Les textes et plans sont extraits de l'étude réalisée par Daniel THIERY (bulletins 1 et 6 du GRHP)
Localisation : 43.708426458539236, 6.807235870483801
"Il existe des lieux dans l'arrière pays grassois où il semble que la vie se soit figée depuis la nuit des temps, des lieux où seul le cours d'une rivière, tantôt bruissante, tantôt fracassante vient animer un paysage ou la forêt s'entremêle aux rochers brunis par les vents, le gel et le soleil. Le haut cours de la Siagne, non loin de ses sources, offre ainsi un spectacle naturel à la fois grandiose et secret où l'homme se sent indiscret et en même temps admis s'il sait regarder, se taire et écouter. Il pourra alors peut-être entendre la longue histoire d'un terroir oublié et suivre l'étonnant défilé de l'écoulement des siècles à l'image de la rivière sans cesse renouvelée... "
Le moulin de la motte (molendinum de mota au Moyen-Age) se situe en rive gauche de la Siagne, non loin de ses sources, en contrebas de la chapelle Saint-Jean. D'après les textes, nous savons que ce moulin a fonctionné de 1389 (au moins) à 1907. Après son abandon, la végétation a repris ses droits sur le site, le moulin s'est effondré, n'offrant plus qu'un tas de ruines envahies par le lierre et les arbres morts.

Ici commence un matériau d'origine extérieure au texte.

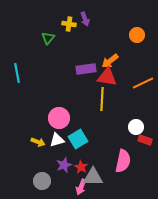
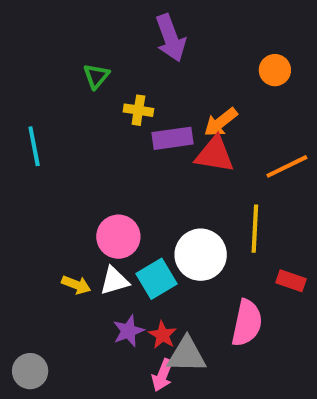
purple arrow: (85, 19) -> (171, 38), size x1.6
yellow cross: (69, 24) -> (138, 110), moved
yellow line: (102, 99) -> (255, 229), moved
white circle: (136, 127) -> (201, 255), moved, size x1.6
gray circle: (42, 181) -> (30, 371), moved

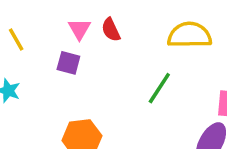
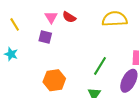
red semicircle: (111, 30) -> (69, 17), turned -32
green line: (159, 88) -> (100, 66), moved

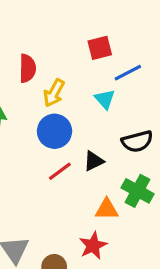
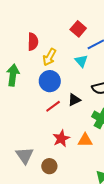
red square: (100, 48) -> (78, 29), turned -35
orange triangle: (107, 209) -> (85, 140), moved
red star: (93, 246) -> (61, 138), moved

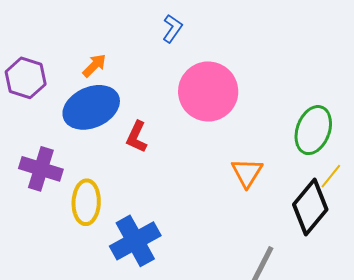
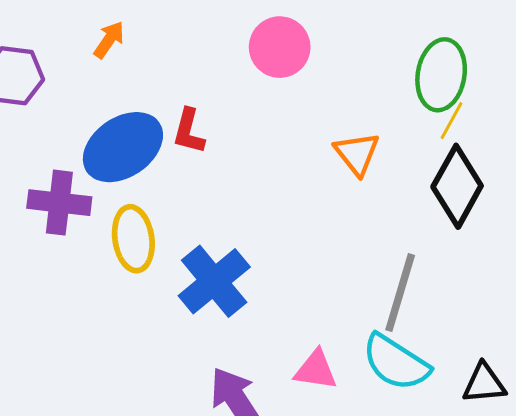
pink circle: (208, 91) -> (280, 47), size x0.7
blue ellipse: (91, 107) -> (123, 147), moved
yellow line: (331, 176) -> (451, 121), moved

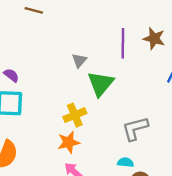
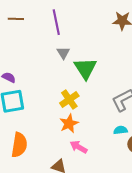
purple line: (123, 43) -> (56, 22), moved

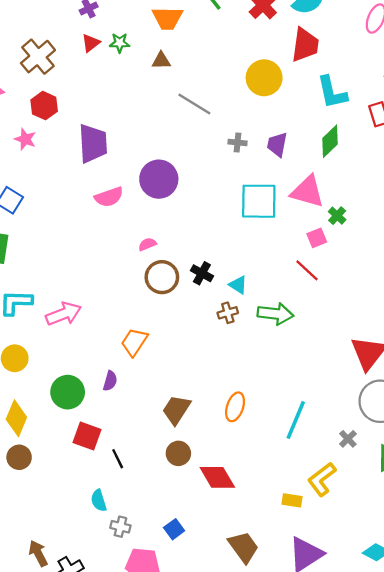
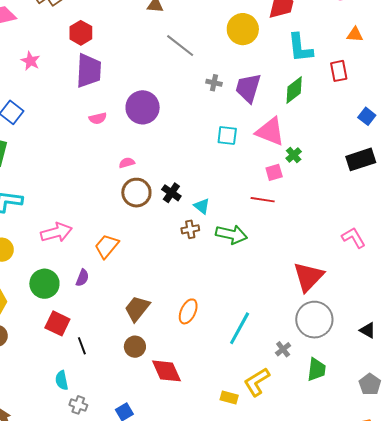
red hexagon: (44, 106) -> (81, 33), moved
purple trapezoid: (277, 144) -> (248, 88), size x1.4
pink semicircle: (109, 197) -> (98, 118), size x0.7
cyan square: (259, 201) -> (227, 135), size x0.6
red line: (307, 270) -> (263, 200), turned -40
pink arrow: (63, 314) -> (56, 232), moved

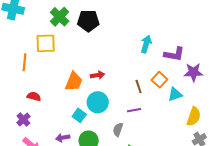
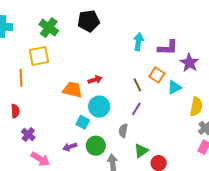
black pentagon: (88, 21) -> (89, 21), moved
purple star: (193, 72) -> (189, 63), turned -30
orange trapezoid: (74, 82) -> (72, 90), turned -90
red semicircle: (34, 96) -> (15, 111), moved, turned 80
purple line: (134, 110) -> (136, 109), turned -40

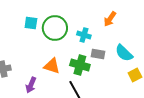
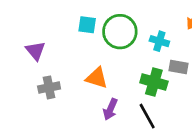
orange triangle: (52, 66) -> (97, 78), moved
purple arrow: (31, 85) -> (110, 109), moved

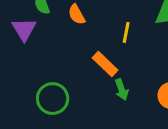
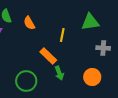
green circle: (53, 99) -> (26, 81), moved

Octobre 1994, Electricité de France, propriétaire du terrain, passe une convention avec le Groupe de Recherches Historiques en Provence, afin que ce dernier effectue le déblaiement des ruines et le commencement de son étude.
Après trois ans de travaux, l'Institut d'Etudes Niçoises, membre du GRHP. a engagé 12 personnes en mars 98, afin de poursuivre ces travaux et de réaliser une mise en valeur du site.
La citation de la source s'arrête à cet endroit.